Phone-Centric Identity
Cybersecurity Insights Whitepapers

Mobile Device Signals Can Help Prevent Identity Fraud: Whitepaper

Determining if an individual is who they claim to be is never easy and an increased usage of digital channels during the Covid pandemic has given fraudsters more opportunities to attack. But could mobile devices solve the problem? A new whitepaper suggests so.

Covid-19 has provided the ideal opportunity for fraudsters to take advantage of remote workers, pandemic-related financial assistance and a soaring number of online retail ‘newbies’, including both consumers and retailers.

This increased usage of digital channels has not only given fraudsters more opportunities to attack, but the ability to hide ‘in plain sight’ due to the volume of new users onboarding. Data breaches and theft of personally identifiable information, such as name, address and social security number, led to soaring identity fraud losses in 2020.

According to a new whitepaper from Prove and One World Identity (OWI), phone-centric identity technologies can solve common identity challenges. They can also be leveraged at each stage of the customer lifecycle to optimise the customer experience and protect against fraudsters.

Their paper, entitled Phone-Centric Identity: How to Solve Identity Authentication and Verification’s Biggest Challenges By Leveraging Mobile Signals and Behavioral Biometrics, puts a spotlight on the latest phone-centric identity technologies.

Mike Lynch, chief strategy officer at Prove, says: “One World Identity and Prove partnered to bring executives the answers to their top identity verification and authentication challenges as they work to deliver more seamless customer experiences through innovative mobile identity verification and authentication technologies.

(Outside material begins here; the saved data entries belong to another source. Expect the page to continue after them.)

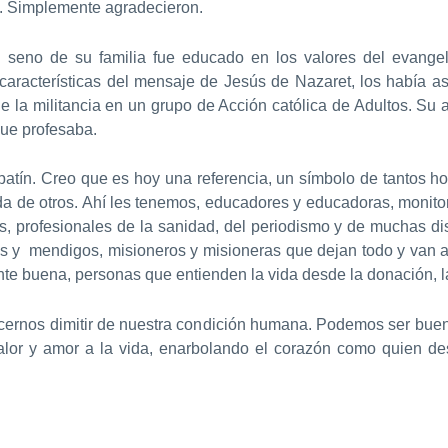
s. Simplemente agradecieron.
el seno de su familia fue educado en los valores del evangeli
 características del mensaje de Jesús de Nazaret, los había a
 de la militancia en un grupo de Acción católica de Adultos. Su 
que profesaba.
patín. Creo que es hoy una referencia, un símbolo de tantos h
ida de otros. Ahí les tenemos, educadores y educadoras, monitor
s, profesionales de la sanidad, del periodismo y de muchas di
s y mendigos, misioneros y misioneras que dejan todo y van a v
e buena, personas que entienden la vida desde la donación, la
hacernos dimitir de nuestra condición humana. Podemos ser bu
lor y amor a la vida, enarbolando el corazón como quien des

This research shows how phone-centric identity provides a logical and effective way to solve key identity challenges across the entire customer journey.”

While, Travis Jarae, CEO of One World Identity, adds: “By layering mobile signals and behavioral biometrics, organisations can dynamically meet changing risk profiles without adding additional friction in identity verification and authentication processes.”

The paper’s key points

Phone-centric identity can provide the following combination of deterministic and probabilistic data delivered in a privacy-enhanced manner:

  • Knowledge of the actual owner of the phone
  • Evidence of the possession of the phone
  • Assessment of the reputation of the phone
  • Device intelligence signals, such as WIFI, Bluetooth, IP address, location and others
  • Physical biometrics of the owner, such as fingerprints and facial features
  • Behavioral biometrics, such as walking gait, angle of device

Phone-centric signals can also be used at the time of onboarding for a faster customer experience that results in increased account registrations and application approvals.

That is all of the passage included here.